▶ **MATERIAL TO PROCESS**
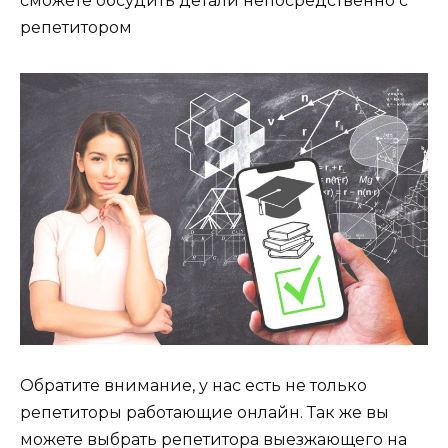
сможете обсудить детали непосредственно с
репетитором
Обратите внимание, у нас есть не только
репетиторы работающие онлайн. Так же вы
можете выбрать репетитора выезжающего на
==
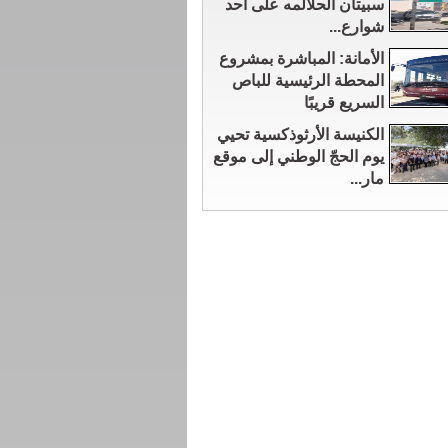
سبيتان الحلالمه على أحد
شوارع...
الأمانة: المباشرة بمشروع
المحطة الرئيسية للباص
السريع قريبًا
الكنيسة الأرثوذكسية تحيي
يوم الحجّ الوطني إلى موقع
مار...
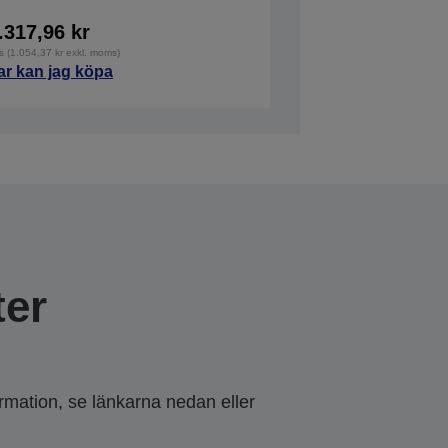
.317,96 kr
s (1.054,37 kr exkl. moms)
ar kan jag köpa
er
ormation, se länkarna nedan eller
---
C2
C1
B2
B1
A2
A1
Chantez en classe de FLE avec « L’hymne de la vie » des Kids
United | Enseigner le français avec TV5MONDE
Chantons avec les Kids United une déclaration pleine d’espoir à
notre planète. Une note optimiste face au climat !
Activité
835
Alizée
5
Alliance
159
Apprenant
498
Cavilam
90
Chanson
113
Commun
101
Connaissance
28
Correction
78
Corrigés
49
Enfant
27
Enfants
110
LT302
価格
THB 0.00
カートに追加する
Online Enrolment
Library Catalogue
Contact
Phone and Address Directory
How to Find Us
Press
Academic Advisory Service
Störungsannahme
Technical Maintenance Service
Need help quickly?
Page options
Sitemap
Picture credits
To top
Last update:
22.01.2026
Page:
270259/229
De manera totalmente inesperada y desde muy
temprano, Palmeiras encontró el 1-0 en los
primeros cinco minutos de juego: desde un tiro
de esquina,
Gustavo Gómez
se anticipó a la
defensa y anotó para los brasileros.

▶ **AIM OF THE EXERCISE**
In the lines above, spot each one that contains the word "avec" and copy it.

▶ **REPLY**
Chantez en classe de FLE avec « L’hymne de la vie » des Kids
United | Enseigner le français avec TV5MONDE
Chantons avec les Kids United une déclaration pleine d’espoir à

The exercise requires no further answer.